米国の大規模な研究(DCCT)によると、厳格な血糖コントロールを目指したグループ(HbA1c値は平均7%)は、通常のグループ(8.0-9.5%)に比して、網膜症や腎症などの悪化が半減しました。
従って、糖尿病特有の細小血管症の発生・進展を防ぐには、HbA1cを7%以下に保つことが大切です。

 ●他の検査との関わり

糖尿病の診断には、まず、空腹時血糖や随時血糖の値が重要となります。また、糖尿病かどうかがはっきりしないときは、糖負荷試験を行います。
糖尿病の原因として、インスリンの分泌不全とインスリン抵抗性の存在が言われています。後者では、空腹時の血中インスリン濃度(IRI)が高くなるとされます。
外来患者の中には、受診前の短期間だけ食事や運動を励行し、検査時の血糖値だけを良好にする偽優等生がいます。このような患者の教育には、HbA1c測定は役にたちます。
最近、抗HbA1c抗体を用いて、6分で結果がでる簡易測定法も開発されています(DCA2000: バイエルメディカル) 。今後、臨床応用が広がることでしょう。

 ●高値を示す場合 低値を示す場合 

HbA1cはブドウ糖がHbと結合して生じるので、血糖が高いほど、その期間が長いほど、HbA1c値は上昇します。その大部分は、糖尿病です。
内分泌の疾患によって、糖尿病をきたすことがあり、二次性糖尿病と呼ばれます。先端巨大症、クッシング症候群、甲状腺機能亢進症、褐色細胞腫などがあります。
低値を示すのは、インスリノーマなどで低血糖が続いた場合などがあります。
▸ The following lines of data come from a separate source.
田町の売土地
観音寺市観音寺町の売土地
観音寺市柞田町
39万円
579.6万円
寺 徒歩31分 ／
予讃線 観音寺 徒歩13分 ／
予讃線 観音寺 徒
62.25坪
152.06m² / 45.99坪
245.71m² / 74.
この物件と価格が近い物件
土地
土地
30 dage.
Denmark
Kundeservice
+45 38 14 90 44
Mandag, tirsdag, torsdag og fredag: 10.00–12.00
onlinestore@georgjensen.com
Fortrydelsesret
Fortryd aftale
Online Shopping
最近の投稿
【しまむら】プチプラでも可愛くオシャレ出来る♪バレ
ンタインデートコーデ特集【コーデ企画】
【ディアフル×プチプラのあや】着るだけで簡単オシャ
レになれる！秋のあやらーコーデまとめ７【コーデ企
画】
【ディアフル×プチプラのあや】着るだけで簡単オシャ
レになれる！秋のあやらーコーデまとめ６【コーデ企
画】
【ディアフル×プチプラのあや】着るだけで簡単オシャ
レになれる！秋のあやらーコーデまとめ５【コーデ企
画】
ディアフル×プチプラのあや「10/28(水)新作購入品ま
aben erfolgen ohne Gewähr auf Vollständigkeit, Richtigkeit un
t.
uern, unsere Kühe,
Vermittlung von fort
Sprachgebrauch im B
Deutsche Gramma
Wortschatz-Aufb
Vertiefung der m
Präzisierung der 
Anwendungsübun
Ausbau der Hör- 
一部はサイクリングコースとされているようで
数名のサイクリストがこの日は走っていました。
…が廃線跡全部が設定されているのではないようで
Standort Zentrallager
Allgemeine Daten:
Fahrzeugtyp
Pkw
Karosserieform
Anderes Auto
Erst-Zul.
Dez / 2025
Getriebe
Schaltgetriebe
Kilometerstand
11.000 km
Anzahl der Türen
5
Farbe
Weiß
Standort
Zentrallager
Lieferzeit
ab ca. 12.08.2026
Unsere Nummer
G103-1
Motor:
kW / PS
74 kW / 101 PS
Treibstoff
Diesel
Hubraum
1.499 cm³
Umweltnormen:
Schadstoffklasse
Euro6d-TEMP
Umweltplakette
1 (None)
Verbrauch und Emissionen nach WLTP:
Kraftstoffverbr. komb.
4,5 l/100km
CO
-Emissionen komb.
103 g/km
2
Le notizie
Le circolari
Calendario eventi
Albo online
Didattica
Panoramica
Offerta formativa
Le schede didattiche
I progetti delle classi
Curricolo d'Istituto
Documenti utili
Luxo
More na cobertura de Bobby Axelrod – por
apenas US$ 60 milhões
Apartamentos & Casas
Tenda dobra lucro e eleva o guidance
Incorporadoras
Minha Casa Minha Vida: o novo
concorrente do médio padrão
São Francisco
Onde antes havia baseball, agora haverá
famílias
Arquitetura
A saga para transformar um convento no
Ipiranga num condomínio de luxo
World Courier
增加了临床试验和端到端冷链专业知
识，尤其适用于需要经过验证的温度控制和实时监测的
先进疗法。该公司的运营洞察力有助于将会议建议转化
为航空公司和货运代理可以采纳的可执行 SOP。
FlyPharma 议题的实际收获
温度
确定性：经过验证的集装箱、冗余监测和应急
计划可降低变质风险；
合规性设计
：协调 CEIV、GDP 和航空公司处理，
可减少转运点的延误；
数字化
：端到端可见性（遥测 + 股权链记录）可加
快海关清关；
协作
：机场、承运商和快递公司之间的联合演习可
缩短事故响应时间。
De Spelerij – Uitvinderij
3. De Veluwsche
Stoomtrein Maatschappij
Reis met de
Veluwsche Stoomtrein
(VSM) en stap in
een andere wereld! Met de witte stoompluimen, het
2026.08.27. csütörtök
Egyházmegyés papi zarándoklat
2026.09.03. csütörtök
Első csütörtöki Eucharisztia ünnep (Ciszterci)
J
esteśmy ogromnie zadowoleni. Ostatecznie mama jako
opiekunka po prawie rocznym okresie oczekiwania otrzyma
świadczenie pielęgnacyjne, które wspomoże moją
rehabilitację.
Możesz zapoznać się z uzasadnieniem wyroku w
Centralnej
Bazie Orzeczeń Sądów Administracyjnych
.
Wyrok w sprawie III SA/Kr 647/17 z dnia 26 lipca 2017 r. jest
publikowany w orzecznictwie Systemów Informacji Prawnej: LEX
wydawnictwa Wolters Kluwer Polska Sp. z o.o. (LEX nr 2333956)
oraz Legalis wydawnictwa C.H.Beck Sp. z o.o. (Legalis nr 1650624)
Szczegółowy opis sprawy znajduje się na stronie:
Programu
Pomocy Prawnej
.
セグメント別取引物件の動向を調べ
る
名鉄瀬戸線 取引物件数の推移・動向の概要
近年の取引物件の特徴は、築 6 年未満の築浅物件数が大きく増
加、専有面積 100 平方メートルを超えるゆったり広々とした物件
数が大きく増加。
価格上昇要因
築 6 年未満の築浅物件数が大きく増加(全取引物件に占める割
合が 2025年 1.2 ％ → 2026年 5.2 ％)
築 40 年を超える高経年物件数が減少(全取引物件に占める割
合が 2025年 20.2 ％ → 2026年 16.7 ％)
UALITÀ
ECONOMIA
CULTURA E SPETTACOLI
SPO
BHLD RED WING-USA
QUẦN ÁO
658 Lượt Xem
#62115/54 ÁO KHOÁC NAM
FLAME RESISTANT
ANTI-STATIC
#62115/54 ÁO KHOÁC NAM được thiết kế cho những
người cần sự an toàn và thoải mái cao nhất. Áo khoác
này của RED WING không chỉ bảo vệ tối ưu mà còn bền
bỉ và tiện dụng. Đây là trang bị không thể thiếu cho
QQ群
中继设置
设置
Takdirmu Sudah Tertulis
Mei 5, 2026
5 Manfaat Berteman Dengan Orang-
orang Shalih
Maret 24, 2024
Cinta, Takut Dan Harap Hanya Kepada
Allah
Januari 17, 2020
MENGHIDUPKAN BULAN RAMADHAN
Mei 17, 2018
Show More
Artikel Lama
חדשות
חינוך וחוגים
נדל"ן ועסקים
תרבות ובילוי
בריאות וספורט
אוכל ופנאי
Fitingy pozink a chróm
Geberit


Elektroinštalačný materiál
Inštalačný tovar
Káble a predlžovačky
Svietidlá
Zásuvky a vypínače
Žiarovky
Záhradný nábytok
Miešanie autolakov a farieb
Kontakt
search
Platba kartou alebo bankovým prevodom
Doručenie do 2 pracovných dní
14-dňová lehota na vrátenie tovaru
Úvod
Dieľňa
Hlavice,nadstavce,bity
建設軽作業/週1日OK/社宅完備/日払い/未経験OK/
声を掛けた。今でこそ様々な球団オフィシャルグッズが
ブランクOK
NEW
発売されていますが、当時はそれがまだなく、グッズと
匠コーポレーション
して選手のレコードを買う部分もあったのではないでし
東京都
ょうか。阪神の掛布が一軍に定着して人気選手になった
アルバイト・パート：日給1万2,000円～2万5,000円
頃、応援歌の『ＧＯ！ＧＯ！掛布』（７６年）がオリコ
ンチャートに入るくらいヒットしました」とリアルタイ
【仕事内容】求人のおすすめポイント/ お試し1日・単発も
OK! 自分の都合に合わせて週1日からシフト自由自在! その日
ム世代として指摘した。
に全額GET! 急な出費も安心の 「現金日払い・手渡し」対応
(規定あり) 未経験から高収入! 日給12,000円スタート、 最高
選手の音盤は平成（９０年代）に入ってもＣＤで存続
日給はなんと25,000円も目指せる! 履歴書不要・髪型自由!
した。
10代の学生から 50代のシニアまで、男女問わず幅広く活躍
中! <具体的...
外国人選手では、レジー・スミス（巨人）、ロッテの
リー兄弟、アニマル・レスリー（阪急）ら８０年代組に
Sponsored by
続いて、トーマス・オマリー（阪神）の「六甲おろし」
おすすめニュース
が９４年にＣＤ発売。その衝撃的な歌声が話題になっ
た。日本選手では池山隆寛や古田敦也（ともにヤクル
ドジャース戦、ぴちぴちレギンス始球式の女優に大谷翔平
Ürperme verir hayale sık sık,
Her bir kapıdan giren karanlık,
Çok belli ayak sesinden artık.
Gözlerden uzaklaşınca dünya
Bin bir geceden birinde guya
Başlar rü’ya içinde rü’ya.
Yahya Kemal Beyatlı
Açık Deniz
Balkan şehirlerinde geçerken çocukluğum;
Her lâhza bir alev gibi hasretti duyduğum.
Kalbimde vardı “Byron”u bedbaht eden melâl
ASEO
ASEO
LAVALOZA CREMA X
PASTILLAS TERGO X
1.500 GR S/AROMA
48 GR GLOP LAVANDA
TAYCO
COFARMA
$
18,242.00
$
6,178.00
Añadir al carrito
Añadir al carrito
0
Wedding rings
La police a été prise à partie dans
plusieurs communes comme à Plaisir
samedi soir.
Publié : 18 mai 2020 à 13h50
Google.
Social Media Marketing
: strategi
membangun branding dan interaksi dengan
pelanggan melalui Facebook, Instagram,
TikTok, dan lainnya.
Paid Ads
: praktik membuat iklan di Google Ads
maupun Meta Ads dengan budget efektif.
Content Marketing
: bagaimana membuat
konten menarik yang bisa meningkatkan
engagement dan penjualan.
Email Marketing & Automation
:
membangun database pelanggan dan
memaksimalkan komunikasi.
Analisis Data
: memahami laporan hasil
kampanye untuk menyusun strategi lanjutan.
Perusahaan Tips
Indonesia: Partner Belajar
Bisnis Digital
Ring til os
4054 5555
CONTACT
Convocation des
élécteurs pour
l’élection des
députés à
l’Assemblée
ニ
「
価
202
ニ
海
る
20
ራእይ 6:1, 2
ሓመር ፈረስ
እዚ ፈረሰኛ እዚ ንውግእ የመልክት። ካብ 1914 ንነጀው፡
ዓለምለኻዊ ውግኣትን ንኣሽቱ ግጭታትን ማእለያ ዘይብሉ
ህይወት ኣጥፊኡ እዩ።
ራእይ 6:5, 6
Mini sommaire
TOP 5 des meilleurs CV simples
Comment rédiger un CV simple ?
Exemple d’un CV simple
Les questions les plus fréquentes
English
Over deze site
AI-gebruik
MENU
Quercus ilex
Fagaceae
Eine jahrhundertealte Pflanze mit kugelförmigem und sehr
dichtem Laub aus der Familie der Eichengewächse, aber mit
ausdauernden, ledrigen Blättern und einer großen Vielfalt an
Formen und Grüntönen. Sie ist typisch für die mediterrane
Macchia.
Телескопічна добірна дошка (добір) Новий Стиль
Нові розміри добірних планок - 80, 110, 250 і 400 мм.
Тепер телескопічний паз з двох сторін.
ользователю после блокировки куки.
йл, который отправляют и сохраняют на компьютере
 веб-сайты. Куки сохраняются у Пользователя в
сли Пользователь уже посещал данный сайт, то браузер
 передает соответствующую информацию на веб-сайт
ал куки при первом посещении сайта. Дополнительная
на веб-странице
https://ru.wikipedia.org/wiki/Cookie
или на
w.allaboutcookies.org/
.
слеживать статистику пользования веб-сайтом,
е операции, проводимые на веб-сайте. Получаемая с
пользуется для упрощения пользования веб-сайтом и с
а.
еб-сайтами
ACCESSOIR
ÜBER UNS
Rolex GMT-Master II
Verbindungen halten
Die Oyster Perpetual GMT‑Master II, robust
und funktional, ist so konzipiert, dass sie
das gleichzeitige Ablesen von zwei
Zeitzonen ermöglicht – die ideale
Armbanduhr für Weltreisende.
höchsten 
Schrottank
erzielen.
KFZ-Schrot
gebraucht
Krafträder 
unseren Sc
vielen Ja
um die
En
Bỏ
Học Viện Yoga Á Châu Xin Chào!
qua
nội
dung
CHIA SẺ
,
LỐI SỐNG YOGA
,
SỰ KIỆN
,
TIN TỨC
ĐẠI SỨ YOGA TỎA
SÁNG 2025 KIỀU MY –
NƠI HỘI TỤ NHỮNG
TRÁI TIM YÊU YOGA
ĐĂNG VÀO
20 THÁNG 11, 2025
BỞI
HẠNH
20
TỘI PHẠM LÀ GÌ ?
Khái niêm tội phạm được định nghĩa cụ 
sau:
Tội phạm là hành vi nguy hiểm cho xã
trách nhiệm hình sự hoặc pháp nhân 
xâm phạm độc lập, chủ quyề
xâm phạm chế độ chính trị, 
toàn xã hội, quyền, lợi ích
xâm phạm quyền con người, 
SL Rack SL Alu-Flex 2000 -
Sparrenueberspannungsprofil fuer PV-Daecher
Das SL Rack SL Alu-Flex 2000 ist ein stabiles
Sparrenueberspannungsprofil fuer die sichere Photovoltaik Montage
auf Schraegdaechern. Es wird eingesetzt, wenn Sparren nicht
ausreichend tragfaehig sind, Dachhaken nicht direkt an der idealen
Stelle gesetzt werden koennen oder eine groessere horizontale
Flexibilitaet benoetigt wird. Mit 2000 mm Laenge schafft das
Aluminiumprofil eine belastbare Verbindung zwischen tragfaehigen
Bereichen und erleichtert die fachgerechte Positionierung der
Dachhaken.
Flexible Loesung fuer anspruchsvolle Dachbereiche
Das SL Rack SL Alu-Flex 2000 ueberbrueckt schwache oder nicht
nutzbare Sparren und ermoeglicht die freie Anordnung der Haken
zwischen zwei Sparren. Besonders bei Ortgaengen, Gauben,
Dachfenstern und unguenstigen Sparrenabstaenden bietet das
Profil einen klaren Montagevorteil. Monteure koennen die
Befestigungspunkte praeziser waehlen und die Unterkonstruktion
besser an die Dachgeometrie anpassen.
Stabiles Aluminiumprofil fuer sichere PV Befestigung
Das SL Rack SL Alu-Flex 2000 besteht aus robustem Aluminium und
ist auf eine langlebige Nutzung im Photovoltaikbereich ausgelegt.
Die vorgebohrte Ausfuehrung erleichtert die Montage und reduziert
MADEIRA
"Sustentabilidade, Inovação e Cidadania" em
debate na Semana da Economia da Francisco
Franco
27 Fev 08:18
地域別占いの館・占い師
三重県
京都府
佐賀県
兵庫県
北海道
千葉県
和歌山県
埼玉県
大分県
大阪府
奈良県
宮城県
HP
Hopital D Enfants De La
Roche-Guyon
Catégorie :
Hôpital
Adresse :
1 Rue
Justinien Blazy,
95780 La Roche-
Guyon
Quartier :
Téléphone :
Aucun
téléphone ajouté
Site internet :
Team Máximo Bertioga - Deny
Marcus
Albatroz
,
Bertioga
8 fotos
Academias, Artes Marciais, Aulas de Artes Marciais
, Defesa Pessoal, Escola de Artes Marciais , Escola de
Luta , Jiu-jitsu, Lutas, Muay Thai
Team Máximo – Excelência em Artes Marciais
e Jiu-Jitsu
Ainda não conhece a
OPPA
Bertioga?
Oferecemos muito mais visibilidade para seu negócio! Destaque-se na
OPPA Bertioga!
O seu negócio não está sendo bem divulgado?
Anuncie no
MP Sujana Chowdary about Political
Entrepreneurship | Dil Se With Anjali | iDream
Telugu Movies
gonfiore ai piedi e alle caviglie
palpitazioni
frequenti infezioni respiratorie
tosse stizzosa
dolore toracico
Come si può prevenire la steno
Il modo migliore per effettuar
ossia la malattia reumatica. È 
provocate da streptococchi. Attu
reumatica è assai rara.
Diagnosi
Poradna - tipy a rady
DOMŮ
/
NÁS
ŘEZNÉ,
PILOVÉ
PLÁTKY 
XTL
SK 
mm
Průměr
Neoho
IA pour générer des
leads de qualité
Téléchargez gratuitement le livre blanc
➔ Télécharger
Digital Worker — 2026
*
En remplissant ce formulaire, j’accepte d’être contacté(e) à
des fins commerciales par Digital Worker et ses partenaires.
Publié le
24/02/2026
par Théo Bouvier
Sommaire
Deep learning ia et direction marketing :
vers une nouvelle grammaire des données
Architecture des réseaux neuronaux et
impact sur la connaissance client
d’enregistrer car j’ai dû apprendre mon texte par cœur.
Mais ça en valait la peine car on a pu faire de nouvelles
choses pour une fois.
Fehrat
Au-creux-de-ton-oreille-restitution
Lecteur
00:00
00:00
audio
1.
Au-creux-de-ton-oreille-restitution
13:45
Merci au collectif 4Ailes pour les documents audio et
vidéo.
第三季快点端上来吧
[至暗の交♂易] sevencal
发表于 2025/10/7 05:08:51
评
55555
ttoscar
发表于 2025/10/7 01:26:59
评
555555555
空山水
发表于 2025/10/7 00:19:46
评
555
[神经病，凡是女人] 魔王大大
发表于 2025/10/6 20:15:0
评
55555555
ほかには、HbA1cの生成はHbと関係しているので、溶血などによりHbに何らかの異常がある時にも、低値を示します。

 ●異常値になるしくみ

通常、HbA1cが高値を示すのは、持続性の高血糖状態です。
HbA1cの測定では、ブドウ糖以外のさまざまな物質がHbに結合することがあります。例えば、家族制高HbF血症、骨髄異形成症候群(MDS)、再生不良性貧血、尿毒症、アスピリンやアスコルビン酸の大量摂取、アルコール多飲などで、高値を示すことがあります。
逆に、溶血性貧血、鉄欠乏性貧血、腎性貧血などの赤血球寿命の短縮を伴う病態や、肝硬変では実際の値よりも低くなるので、注意が必要です。

 ●看護に役立つ知識

従来、HbA1c値は、安定型および不安定型を含めた測定が行われ、本邦では施設間の基準値が異なっていました。
そこで、日本糖尿病学会では、グリコヘモグロビンの標準化に関する委員会が審議し、今後は、安定型HbA1cのみを測定し、その基準値は4.3-5.8%に統一していきます(図3)。
血糖検査の検体は、全血、血清、血漿などの場合があります。しかし、HbA1cはHbを含む赤血球を検査するので、当然、全血でなくてはなりません。
施設によって、血糖、インスリン、HbA1cの測定によって、使用するスピッツが異なる場合がありますので、あらかじめ、確認しておきましょう。
血糖値は、空腹時、食前、食後、随時など、採血する時間によって結果は大きく異なりますが、HbA1cはいずれの時間帯に採血しても大きな変化がないので、便利です。